Point taken but my experience has been the opposite. I just simply don't use it.
 
I have the opposite view of glycerin use in dry environments. I make my own glycerin water spray because the humidity here can be in the single digits. It's the glycerin spray - even if used alone (with no lotion or body butter "holding" it in) that is the most effective for me.

It's the same for me, too. We often have long stretches of single-digit humidity throughout the year, and glycerin really helps my skin to feel hydrated.

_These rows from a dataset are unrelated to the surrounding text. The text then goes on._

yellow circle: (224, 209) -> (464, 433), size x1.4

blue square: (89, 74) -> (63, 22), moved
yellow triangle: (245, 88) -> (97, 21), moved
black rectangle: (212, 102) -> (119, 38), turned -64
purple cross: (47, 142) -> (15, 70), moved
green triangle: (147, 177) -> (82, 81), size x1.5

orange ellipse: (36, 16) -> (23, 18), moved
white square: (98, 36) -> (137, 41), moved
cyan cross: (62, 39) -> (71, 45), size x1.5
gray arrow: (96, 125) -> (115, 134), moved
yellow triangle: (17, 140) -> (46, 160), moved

Edited to add, I use glycerin in my favorite lotion @ 3%.


IrishLass :)
 
My first thought upon seeing your question, was the lotion designed for your skin? Meaning if your skin is dry like mine and we are barely coming out of winter, a 20% oil preparation probably won't be sufficient. Especially if there are no humectants in the recipe. I absolutely need glycerine for winter skin, which is why I put it even in my body butter. When I look at labels on lotions/ creams that worked for me, glycerine is the second ingredient which tells me there must be atleast some 5% of it in there, I might be wrong about the number but it's there and it is the reason why those lotions worked for me. So yeah, go ahead and use some glycerine and/or sodium lactate/ Honeyquat or what have you. May be increase your total oils percentage in the recipe. Sesame oil is good for the skin when you massage it in but I have no idea what it brings to a lotion. But I like Shea and cocoa butters and olive oil in mine. I'm planning to do a batch with lighter oils for warm weather, oils like rice bran, sunflower and sweet almond oil. I will post it on the forum when I do make it.
 
Paillo your lotion is awesome, but do you really need so many the most expensive oils in it, on the top of silk? I make a facial with abyssinian and a lot of other things mostly botanical and it is extremely good. The one with silk i combined with hazelnut oil, Young people prefer it, I like it under the make up. Sunflower is an awesome oil, so is Gmo free Soy oil; the last one absorbs beautifully
 
Grape seed oil my go to

I love using grape seed oil in body products... absorbs and softens my skin & not greasy. I will use it in whipped butters, salt & sugar scrubs and just alone with a couple drops of eo.
 
Oh no , no offense at all! Someone else greatly misinterpreted a comment I made, so I wanted to make sure you knew I wasn't criticizing.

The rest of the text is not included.